Work instruction: Would you repeat the whole listing exactly, pictures excluded?

=== Begin Enclosure ===

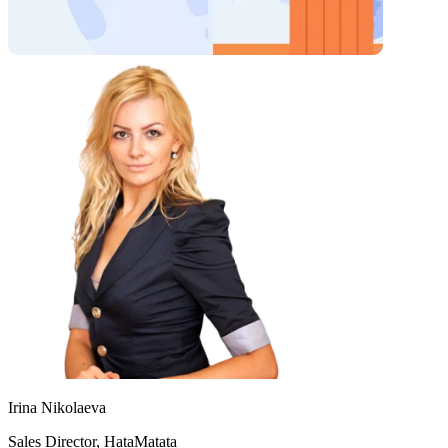
Irina Nikolaeva
Sales Director, HataMatata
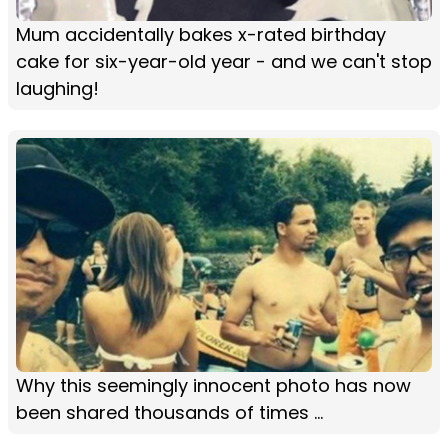
Mum accidentally bakes x-rated birthday
cake for six-year-old year - and we can't stop
laughing!
Why this seemingly innocent photo has now
been shared thousands of times ...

=== End Enclosure ===

Task result:
Irina Nikolaeva
Sales Director, HataMatata
Mum accidentally bakes x-rated birthday
cake for six-year-old year - and we can't stop
laughing!
Why this seemingly innocent photo has now
been shared thousands of times ...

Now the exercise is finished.